Attention: There’s a new scam phone call on the rise, and this one involves the IRS. Now, the Better Business Bureau (BBB) is warning people to be on the lookout.

Lately, people have been receiving calls from scam artists claiming to be from the IRS, warning them about outstanding money they owe. One Minnesota man who received a call, named George Mueller, said the person claiming to be an IRS agent actually threatened to arrest him.

“He said, ‘Well, within two hours of this phone call, I can call your local sheriff’s office and have a warrant for your arrest,'” Mueller said.

According to BBB, Mueller is not alone. As BBB manager Jo Ann Deal explained to, scam calls like this one tend to increase for many people around the time of the holidays.

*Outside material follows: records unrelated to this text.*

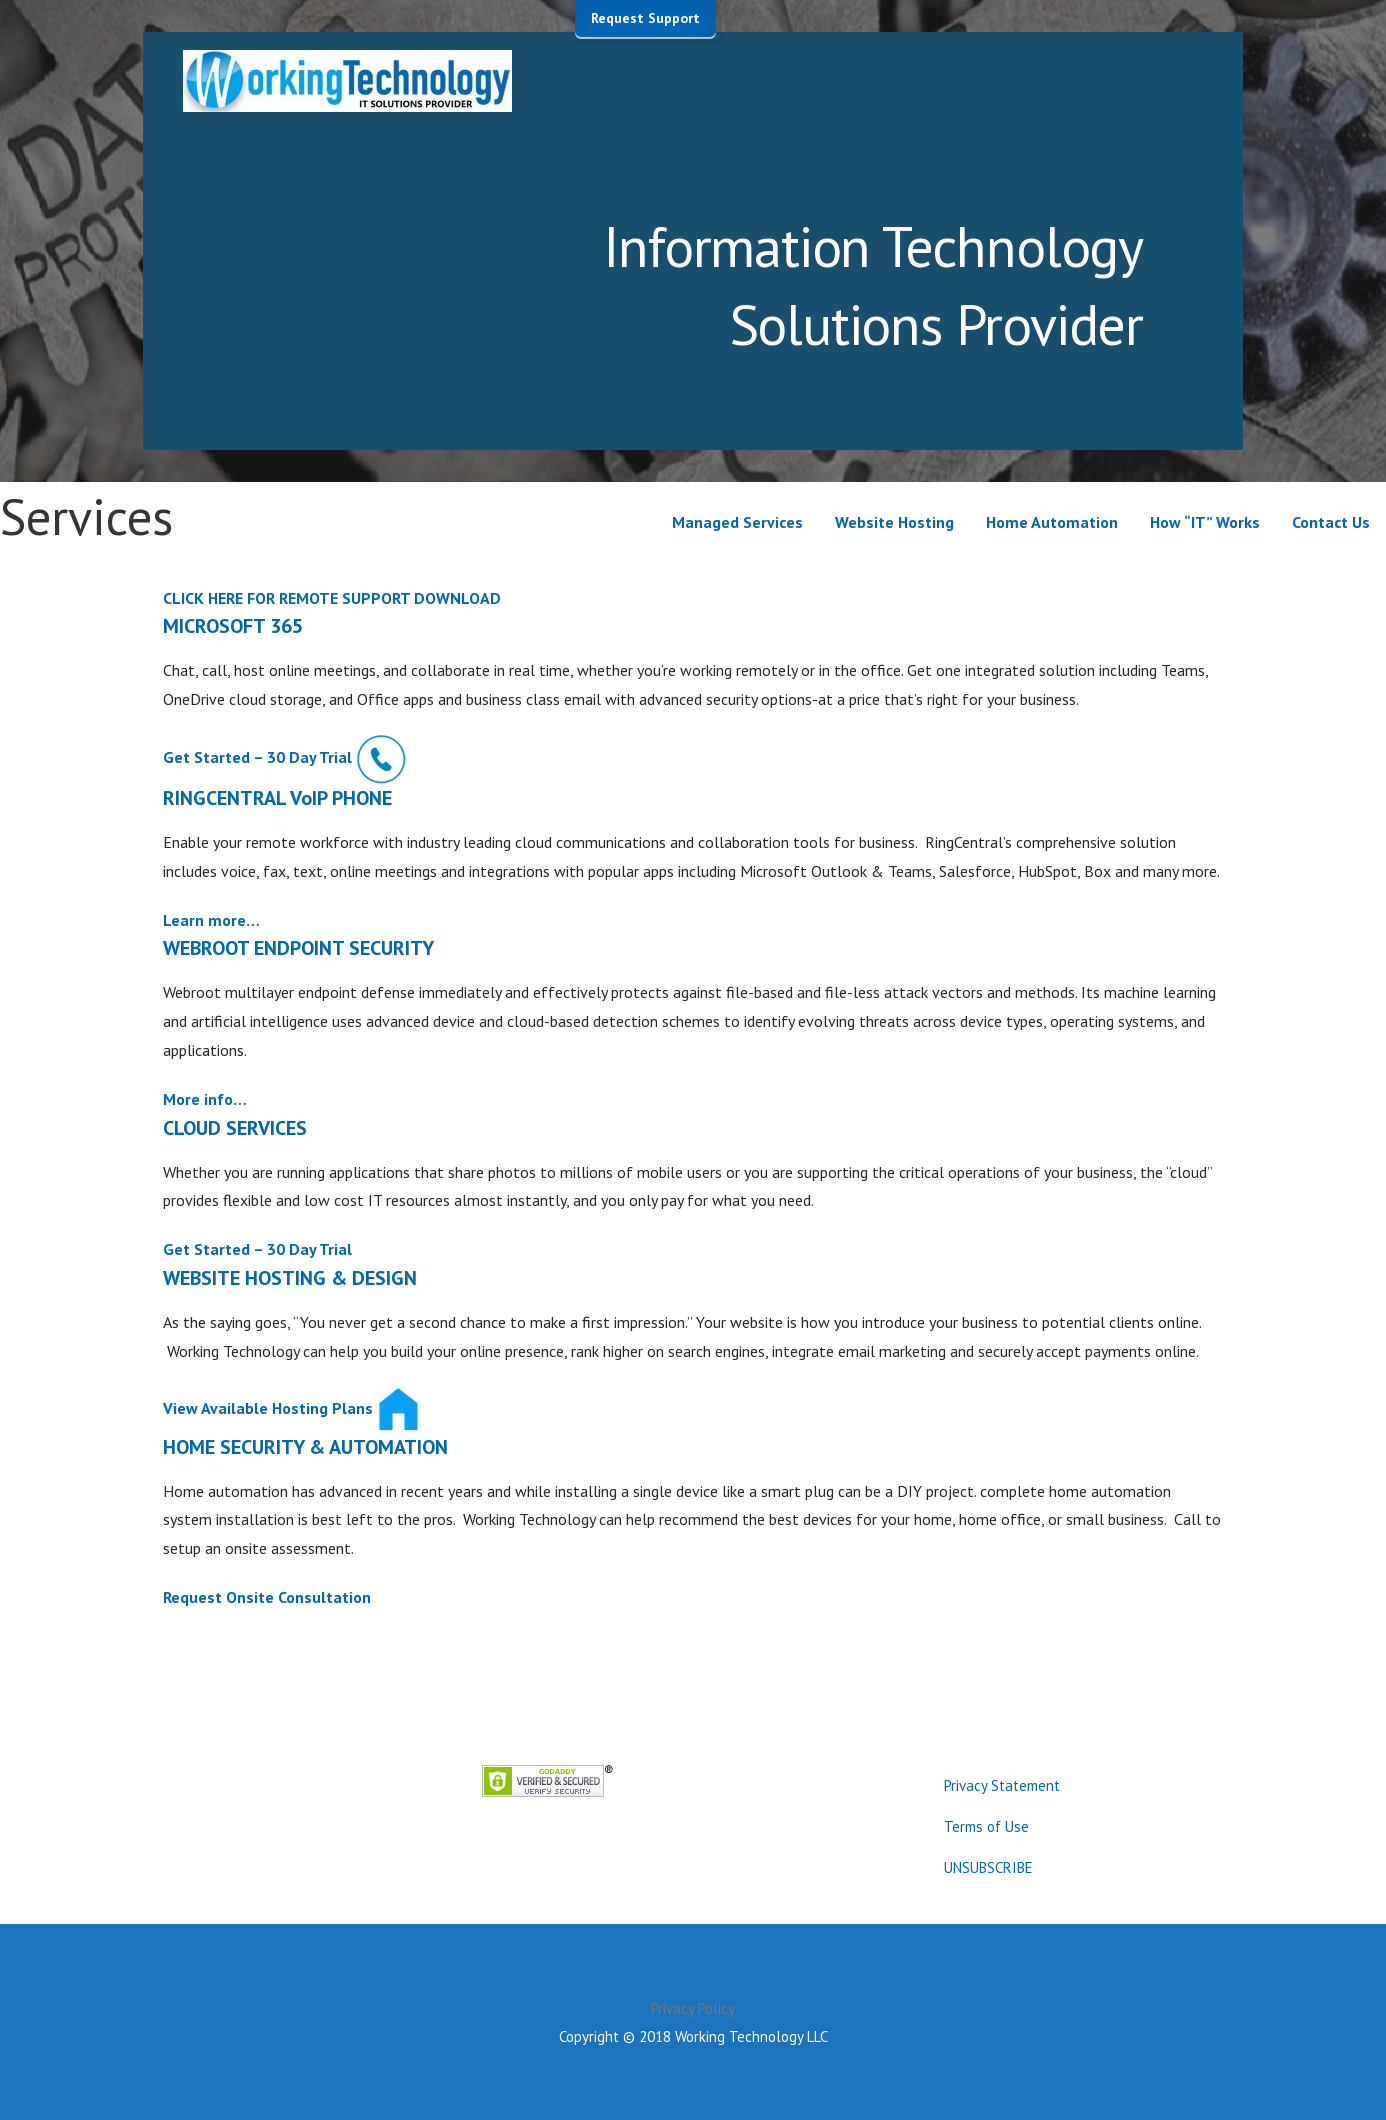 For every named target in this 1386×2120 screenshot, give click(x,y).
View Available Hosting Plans (268, 1407)
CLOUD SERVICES (235, 1128)
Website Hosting (894, 522)
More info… (205, 1099)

“Holiday activities lead scammers to think everybody is busy and confused and we just need to get this taken care of, so they tend to want to get it over with, and do what they say,” Deal said.

We all know too well how hectic and busy the holiday season can be, but it’s important to not fall for tricks like these. Otherwise, you could risk your personal and financial information falling into the very wrong hands. Luckily, Deal has a few helpful tips to spot a phony IRS call like the one Mueller experienced.

How to Spot an IRS Phone Call Scam

  1. Don’t be fooled by a caller ID number. A lot of scam artists use them in order to look like real agencies.

  2. Don’t comply with any caller who asks for pre-paid credit cards to pay off a balance. This is something the IRS would not ask you for, especially over the phone.

  3. Don’t listen to anyone who immediately demands money from you. The IRS never calls people to ask them to make payments in this manner.

  4. Don’t be intimidated by a caller that threatens to arrest you. Even if the IRS has suspicious information on a person, they would need to go through a standard legal procedure.

If you do receive a call like this, Deal recommends that you hang up and call the police instead. Good to know — and to make sure all your loved ones know this, too!